Dass die Waren nun nicht mehr zurückgeschickt, sondern vernichtet werden, empört weite Teile der Bevölkerung. In Kommentaren der russischen Facebook-Nutzer ist von einem Lebensmittelkrieg die Rede. Warum werden Lebensmittel nicht an Bedürftige, Kinder- und Altersheime verteilt? Wozu werden Nahrungsmittel vernichtet, wenn man sie mit demselben Effekt doch auch einfach aufessen könnte? Diese Fragen finden sich auch in einer Petition auf der Kampagnenplattform change.org, die sich an die Regierung, die Staatsduma und Putin richtet.

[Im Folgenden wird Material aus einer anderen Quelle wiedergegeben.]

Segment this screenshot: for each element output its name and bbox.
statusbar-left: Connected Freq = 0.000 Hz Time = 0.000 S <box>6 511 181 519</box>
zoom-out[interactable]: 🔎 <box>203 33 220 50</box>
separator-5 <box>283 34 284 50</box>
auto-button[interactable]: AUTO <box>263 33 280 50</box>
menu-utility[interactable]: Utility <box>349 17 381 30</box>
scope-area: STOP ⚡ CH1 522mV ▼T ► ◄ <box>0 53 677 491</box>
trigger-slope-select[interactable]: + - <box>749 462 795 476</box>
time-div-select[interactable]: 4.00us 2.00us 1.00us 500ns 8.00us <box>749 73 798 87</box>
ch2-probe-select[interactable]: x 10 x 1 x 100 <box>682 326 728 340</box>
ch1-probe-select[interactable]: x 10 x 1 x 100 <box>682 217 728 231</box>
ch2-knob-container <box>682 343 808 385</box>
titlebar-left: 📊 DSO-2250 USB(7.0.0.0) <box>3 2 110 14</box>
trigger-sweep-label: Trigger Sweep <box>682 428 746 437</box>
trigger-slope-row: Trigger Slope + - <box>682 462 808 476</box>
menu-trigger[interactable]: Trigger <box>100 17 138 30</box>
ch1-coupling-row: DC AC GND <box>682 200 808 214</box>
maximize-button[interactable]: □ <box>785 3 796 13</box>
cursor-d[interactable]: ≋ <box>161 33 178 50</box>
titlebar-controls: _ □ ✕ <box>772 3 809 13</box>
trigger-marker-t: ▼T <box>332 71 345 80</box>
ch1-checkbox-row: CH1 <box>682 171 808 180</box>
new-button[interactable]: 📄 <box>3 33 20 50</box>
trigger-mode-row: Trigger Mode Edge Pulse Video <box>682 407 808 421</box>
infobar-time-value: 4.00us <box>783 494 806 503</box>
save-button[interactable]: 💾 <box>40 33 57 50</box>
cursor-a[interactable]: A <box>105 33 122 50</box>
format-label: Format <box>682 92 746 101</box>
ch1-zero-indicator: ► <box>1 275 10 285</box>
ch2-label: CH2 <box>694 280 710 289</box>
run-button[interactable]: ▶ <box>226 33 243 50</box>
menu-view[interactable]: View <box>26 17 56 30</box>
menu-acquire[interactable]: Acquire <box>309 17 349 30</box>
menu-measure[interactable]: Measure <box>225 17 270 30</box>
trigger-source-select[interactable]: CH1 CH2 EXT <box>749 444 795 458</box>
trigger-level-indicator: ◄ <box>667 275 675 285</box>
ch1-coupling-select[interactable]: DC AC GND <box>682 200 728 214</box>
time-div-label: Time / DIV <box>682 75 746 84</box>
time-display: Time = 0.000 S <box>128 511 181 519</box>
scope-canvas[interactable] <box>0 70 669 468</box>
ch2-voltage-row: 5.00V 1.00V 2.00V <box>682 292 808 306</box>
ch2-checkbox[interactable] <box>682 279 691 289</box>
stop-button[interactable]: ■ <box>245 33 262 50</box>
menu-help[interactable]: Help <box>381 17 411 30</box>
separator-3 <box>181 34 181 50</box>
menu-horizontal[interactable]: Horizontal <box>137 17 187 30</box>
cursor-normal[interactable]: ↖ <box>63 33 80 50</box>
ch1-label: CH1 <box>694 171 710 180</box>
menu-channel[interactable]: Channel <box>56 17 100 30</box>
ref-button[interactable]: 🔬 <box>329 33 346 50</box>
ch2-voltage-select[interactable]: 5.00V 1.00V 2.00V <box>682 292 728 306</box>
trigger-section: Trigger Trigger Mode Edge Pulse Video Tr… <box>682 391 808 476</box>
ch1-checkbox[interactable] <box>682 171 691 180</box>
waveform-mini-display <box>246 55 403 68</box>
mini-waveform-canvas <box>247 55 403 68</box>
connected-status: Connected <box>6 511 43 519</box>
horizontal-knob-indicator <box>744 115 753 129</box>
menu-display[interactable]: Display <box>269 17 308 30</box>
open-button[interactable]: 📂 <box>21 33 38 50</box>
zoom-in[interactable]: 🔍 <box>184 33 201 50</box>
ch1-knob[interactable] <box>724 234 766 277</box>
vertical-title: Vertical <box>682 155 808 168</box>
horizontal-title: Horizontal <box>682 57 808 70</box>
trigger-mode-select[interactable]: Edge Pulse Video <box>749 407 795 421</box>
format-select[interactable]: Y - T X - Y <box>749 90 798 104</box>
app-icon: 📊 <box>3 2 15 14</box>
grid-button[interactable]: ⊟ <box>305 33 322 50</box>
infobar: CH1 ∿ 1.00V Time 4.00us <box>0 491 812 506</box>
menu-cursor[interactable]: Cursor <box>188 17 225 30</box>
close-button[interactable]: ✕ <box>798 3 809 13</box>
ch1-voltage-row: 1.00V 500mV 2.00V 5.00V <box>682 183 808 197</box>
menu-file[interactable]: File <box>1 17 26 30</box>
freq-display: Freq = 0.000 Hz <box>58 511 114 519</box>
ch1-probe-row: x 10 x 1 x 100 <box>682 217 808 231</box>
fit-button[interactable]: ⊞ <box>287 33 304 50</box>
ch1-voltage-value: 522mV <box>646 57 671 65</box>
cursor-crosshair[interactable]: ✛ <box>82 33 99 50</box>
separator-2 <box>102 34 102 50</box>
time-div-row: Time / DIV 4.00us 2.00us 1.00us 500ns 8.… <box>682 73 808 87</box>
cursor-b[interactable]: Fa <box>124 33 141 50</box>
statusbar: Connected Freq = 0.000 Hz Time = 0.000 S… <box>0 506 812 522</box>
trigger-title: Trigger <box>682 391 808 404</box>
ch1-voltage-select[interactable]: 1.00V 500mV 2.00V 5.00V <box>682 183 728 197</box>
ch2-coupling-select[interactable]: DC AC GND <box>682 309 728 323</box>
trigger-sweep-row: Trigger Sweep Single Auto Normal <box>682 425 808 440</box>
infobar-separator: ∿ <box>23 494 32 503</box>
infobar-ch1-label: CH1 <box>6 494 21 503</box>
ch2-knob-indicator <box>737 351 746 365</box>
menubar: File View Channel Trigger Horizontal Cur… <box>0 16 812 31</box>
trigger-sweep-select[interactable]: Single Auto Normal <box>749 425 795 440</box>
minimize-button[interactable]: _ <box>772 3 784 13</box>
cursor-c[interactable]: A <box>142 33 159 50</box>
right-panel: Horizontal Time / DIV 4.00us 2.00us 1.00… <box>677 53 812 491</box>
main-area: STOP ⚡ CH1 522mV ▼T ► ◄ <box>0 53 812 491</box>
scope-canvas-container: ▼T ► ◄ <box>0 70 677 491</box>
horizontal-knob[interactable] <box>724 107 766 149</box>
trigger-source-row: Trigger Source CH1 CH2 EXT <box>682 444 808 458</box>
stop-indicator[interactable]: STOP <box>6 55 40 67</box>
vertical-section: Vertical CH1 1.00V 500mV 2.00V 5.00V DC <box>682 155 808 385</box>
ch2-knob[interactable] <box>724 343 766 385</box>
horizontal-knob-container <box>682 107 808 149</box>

Unterstützt wurde diese von mehr als 370.000 Menschen. Regierungssprecher Dmitri Peskow zweifelte diese hohe Zahl an. Die User reagierten darauf mit der Internet-Kampagne #IchLebe#Peskow#ZerquetscheEssenNicht, um zu beweisen, dass sie wirklich so viele sind.  "In diesem Moment wurden unsere User zu Leadern, die ihren Standpunkt verteidigen. Das ist unglaublich wichtig", sagt Dmitri Sawelow, der die Arbeit von change.org in Russland, Zentralasien und anderen osteuropäischen Ländern koordiniert.   

Auch die Gesellschaft für Verbraucherschutz (OZPP) protestierte gegen den Erlass des russischen Präsidenten zur Vernichtung von Schmuggelwaren, so die russische Nachrichtenagentur Interfax. Sie reichte sogar Klage vor dem Obersten russischen Gericht ein. 

Die OZPP hoffe, dass sich die Richter bei der Verhandlung vom Gesetz und nicht von der politischen Zweckmäßigkeit leiten lassen und der eingereichten Beschwerde stattgeben würden, sagte ein Pressesprecher der Organisation am vorigen Donnerstag. Die OZPP bestehe darauf, dass in Russland nur gesundheitsschädliche oder minderwertige Lebensmittel entsorgt würden. 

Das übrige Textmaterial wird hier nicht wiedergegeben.